Optional configuration options include:
- `prenorm=False`
- `second_norm=False`
- `norm_type="layernorm"`
- `ff_style="single"`
- `ff_mult=1`
- `ff_activation="glu"` or `ff_activation="tanh"`
- `dropout_position="output"`

### Build a full model with stacked layers

#### Token sequence mode (`tokens=True`)

Uses an `nn.Embedding(data_dim, hidden_dim)` front-end.

```python
import torch
from slices import StackedSLiCE

batch, seq_len = 2, 128
vocab_size = 5000

x = torch.randint(0, vocab_size, (batch, seq_len))

model = StackedSLiCE(
    num_layers=4,
    data_dim=vocab_size,
    hidden_dim=256,
    label_dim=vocab_size,
    tokens=True,
    block_size=4,
    diagonal_dense=False,
)

logits = model(x)  # (batch, seq_len, vocab_size)
```

#### Continuous time-series mode (`tokens=False`)

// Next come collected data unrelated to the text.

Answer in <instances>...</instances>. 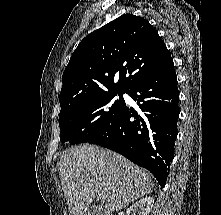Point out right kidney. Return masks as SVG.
<instances>
[{
    "label": "right kidney",
    "instance_id": "obj_1",
    "mask_svg": "<svg viewBox=\"0 0 221 215\" xmlns=\"http://www.w3.org/2000/svg\"><path fill=\"white\" fill-rule=\"evenodd\" d=\"M154 198L148 196L140 199L127 209V215H148L154 205Z\"/></svg>",
    "mask_w": 221,
    "mask_h": 215
}]
</instances>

Uses an `nn.Linear(data_dim, hidden_dim)` front-end.

```python
import torch
from slices import StackedSLiCE

x = torch.randn(16, 100, 12)  # (batch, seq, input_dim)

model = StackedSLiCE(
    num_layers=3,
    data_dim=12,
    hidden_dim=64,
    label_dim=10,
    tokens=False,
    block_size=4,
    diagonal_dense=True,
)

y = model(x)  # (16, 100, 10)
```

## Training Example

`examples/language_disambiguation.py` trains a `StackedSLiCE` model end-to-end on a real dataset.

The example:
- uses a real dataset (**wikimedia/wikipedia**, English/French subset) for
  **character-level language disambiguation**
- trains a compact token-mode `StackedSLiCE` end-to-end
- evaluates validation accuracy every `--eval-every` training steps
- prints sample predictions for quick qualitative inspection

To run it, first install the example dependencies:

```bash
uv sync --group examples
```

and then execute the script:

```bash
uv run python examples/language_disambiguation.py
```

Useful flags:
- `--device cpu|cuda`
- `--train-steps 3000`
- `--eval-every 300`
- `--train-size 12000 --val-size 3000`
- `--max-seq-len 192`

## Benchmarking

To compare recurrent and parallel throughput across sequence lengths and hidden dimensions:

```bash
uv run python examples/benchmark_parallel_vs_recurrent.py
```

This script:
- benchmarks all four SLiCE matrix modes (`diagonal`, `block_diagonal`, `diagonal_dense`, `dense`)
- uses the default value-path semantics unless `path_mode="increments"` is set in code
- prints timing and speedup tables
- saves a combined 3D plot to `examples/images/parallel_vs_recurrent_speedup_3d_all_modes.png`

For plotting in development, install development dependencies (includes `matplotlib`):

```bash
uv sync --dev
```

## Requirements

- Python ≥ 3.11
- PyTorch ≥ 2.8.0
- NumPy ≥ 2.4.1

## License

MIT License. See [LICENSE](LICENSE).